Вильям Александров - Чужие и близкие
Председательствовала пожилая женщина в темном глухом платье. У нес были туго стянутые к затылку волосы с проседью, усталое, измождённое лицо — она приехала сюда специально из областного центра. Слева сидел невысокий человек в черном кителе, справа — старый мотальщик из шелкомотального цеха.
Женщина постучала карандашом о графин и сказала, что заседание открывается. Затем маленький в черном кителе прочитал обвинительное заключение. Там говорилось, что начальник электроцеха Бутыгин Федор Тимофеевич был задержан в боковой проходной с посудой, где в специально сделанном двойном дне пытался вынести несколько лоскутов шелка.

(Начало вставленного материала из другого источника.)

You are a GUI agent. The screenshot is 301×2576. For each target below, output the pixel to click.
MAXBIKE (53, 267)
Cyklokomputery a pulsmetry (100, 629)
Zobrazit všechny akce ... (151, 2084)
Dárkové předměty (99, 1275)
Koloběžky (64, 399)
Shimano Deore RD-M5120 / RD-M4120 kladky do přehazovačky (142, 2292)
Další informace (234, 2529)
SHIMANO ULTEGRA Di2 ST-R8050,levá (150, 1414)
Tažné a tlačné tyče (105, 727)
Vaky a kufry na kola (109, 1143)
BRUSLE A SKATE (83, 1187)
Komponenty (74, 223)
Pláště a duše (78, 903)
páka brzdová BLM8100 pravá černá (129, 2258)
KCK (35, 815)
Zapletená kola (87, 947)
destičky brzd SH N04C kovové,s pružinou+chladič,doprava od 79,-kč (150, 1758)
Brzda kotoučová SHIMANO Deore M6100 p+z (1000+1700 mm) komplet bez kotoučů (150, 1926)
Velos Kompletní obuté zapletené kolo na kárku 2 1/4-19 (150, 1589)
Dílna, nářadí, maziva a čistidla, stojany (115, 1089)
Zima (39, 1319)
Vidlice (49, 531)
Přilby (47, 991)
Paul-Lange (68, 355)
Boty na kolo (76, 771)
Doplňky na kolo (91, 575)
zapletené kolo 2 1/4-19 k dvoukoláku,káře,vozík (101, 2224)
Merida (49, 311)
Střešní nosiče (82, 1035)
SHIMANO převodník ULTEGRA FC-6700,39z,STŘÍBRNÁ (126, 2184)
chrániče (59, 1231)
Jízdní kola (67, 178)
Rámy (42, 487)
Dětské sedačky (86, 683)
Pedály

Затем допрашивали вахтершу — та, сбиваясь, стала рассказывать, как было дело. Время от времени она вскидывает глаза на Бутыгина, сидящего с мученическим видом, и снова сбивается. Чувствуется, что его поникшая голова и спаленная щека действуют на нее угнетающе. Под конец она уже чуть не плачет и говорит:
— Ну, я так думаю, товарищи, что он один-единственный раз это сделал, по глупости, потому ведь сколько раз смотрела — никогда ничего такого не было…
— Садитесь, — сухо сказала председательствующая. — Бутыгин, вы признаете, что хотели вынести вот эти обрезки? — Она подняла вверх руку, и все увидели лоскуты шелка.
— Не признавай! — крикнул кто-то из зала. И все вокруг зашумели.
Он сидел, по-прежнему опустив голову, и не шевелился.
— Вас спрашивают, Бутыгин, — громко и строго сказал тот, что был в кителе, — признаете вы, что хотели пронести вот эти обрезки?
— Признаю, — еле слышно проговорил Бутыгин и еще ниже пригнул голову.
— Зачем вы это сделали?
Он недоуменно смотрит на председателя, словно не понимает вопроса, а может, и в самом деле он сейчас ничего уже не понимает, и все, что происходит здесь сейчас, быть может, и не доходит до его сознании.
— Так зачем вы это сделали? Цель у вас была какая-то?
— Цель? — Он глубоко вздыхает и словно бы только сейчас и р и ходит в себя. — Рубаху сшить хотел, — тихо говорит он. — Белье-то все износилось.
Стало совсем тихо в зале. И резко, как выстрел, прозвучали слова:
— Вам известно, что по законам военного времени вынос продукции карается лишением…
— Да мы этой продукцией масло с машин обтираем, — кричит кто-то из зала. И сразу по рядам прокатывается гул. Женщина стучит по графину. После этого выступает общественный обвинитель — наша рыжая завкомовка. Она очень длинно и скучно говорит о том, что каждый обрезок шелка, каждый лоскут или нитка — это еще одна капля, которая поможет разбить врага, поэтому никакой пощады не может быть расхитителям и бракоделам.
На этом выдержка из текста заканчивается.